Hi,
Loren Wilton wrote:
You are into the land of opinions here, so you will get different answers.
<SNIP>
Once you have the basic stuff I personally prefer to leave auto-learning
turned off and only had Bayes hams and spams that might be
misclassified, or ones where the bayes score isn't high enough in the
appropriate direction. Others may want to do things differently.
Personally I'd say that you REALLY should turn off auto-learning at the
start, until you have got Bayes a good start in life by hand.
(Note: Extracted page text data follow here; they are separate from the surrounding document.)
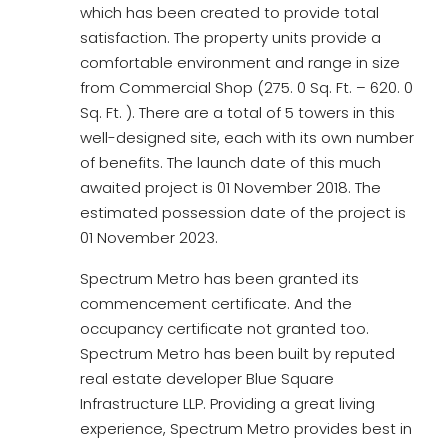
which has been created to provide total
satisfaction. The property units provide a
comfortable environment and range in size
from Commercial Shop (275. 0 Sq. Ft. – 620. 0
Sq. Ft. ). There are a total of 5 towers in this
well-designed site, each with its own number
of benefits. The launch date of this much
awaited project is 01 November 2018. The
estimated possession date of the project is
01 November 2023.
Spectrum Metro has been granted its
commencement certificate. And the
occupancy certificate not granted too.
Spectrum Metro has been built by reputed
real estate developer Blue Square
Infrastructure LLP. Providing a great living
experience, Spectrum Metro provides best in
Once you
have it working and you are happy with it you may want to turn
auto-learning back on, or may not. If you do turn it back on, you
probably want to set bayes-ham-threshold (or whatever the name really
is) to around -.1 rather than the default value.
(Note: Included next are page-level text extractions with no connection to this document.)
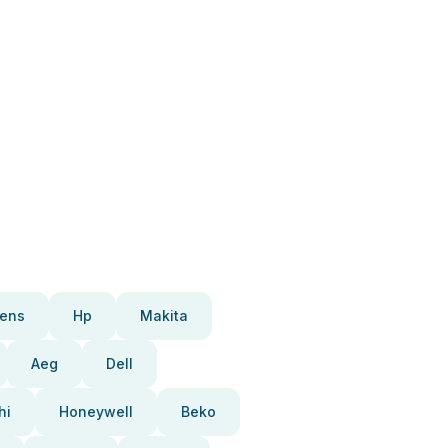
ens
Hp
Makita
Aeg
Dell
hi
Honeywell
Beko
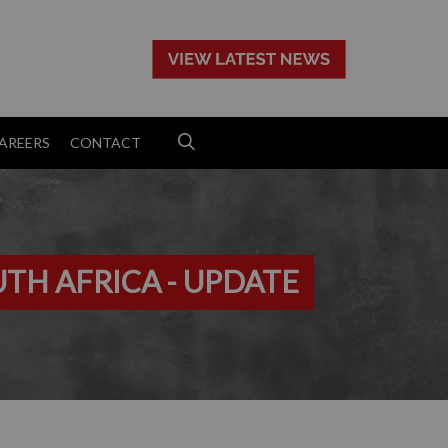
>
AREERS
CONTACT
UTH AFRICA - UPDATE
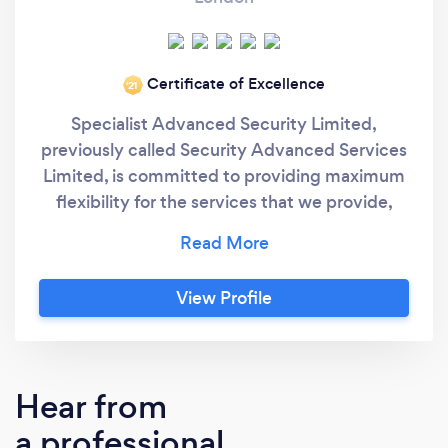
Certificate of Excellence
‘21
Specialist Advanced Security Limited,
previously called Security Advanced Services
Limited, is committed to providing maximum
flexibility for the services that we provide,
enabling all our staff and sub-contractors at
SAS Limited to work closely in partnership
with our valued clients. Providing you with
View Profile
covert or high visibility manned guarding to
protect you or your property whether your
business is large or small, SAS Limited
provides a full range of security services that
Hear from
will exceed your expectations. We provide
a professional
security services and bodyguards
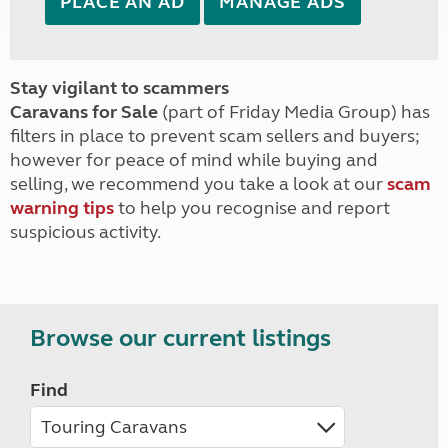
PLACE AN AD
MANAGE ADS
Stay vigilant to scammers
Caravans for Sale
(part of Friday Media Group) has
filters in place to prevent scam sellers and buyers;
however for peace of mind while buying and
selling, we recommend you take a look at our
scam
warning tips
to help you recognise and report
suspicious activity.
Browse our current listings
Find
I entirely agree about turning auto-learning off until you are happy
with that Bayes is working pretty well for you. If you do turn on
auto-learning it is vital that you adjust the thresholds. These are my
values:
bayes_auto_learn_threshold_nonspam -0.1
bayes_auto_learn_threshold_spam 12.0
This has worked really well for me, with a site-wide Bayes database,
which I manually learn by mistake. I also occasionally learn a handful
of hams to keep them up to date.
Loren
----- Original Message -----
*From:* Leigh Sharpe <mailto:[EMAIL PROTECTED]>
*To:* users <mailto:users@spamassassin.apache.org>
*Sent:* Thursday, June 29, 2006 4:45 PM
*Subject:* Training Bayes properly
So it looks like I have to reset my Bayes and re-train it. I want to
do it properly this time. I will be making sure I personally review
every message that our users put into the spam folder first, to make
sure they haven't put spam into the wrong folder. However, I have a
couple of questions:
1) Am I better off to feed it a few emails a day, or wait until I
get a few hundred, then feed them all to sa-learn at once? Is there
really a difference?
2) How many spams should I feed it? I've heard in some places that
200 is OK, I've heard elsewhere that 10000 or more are needed.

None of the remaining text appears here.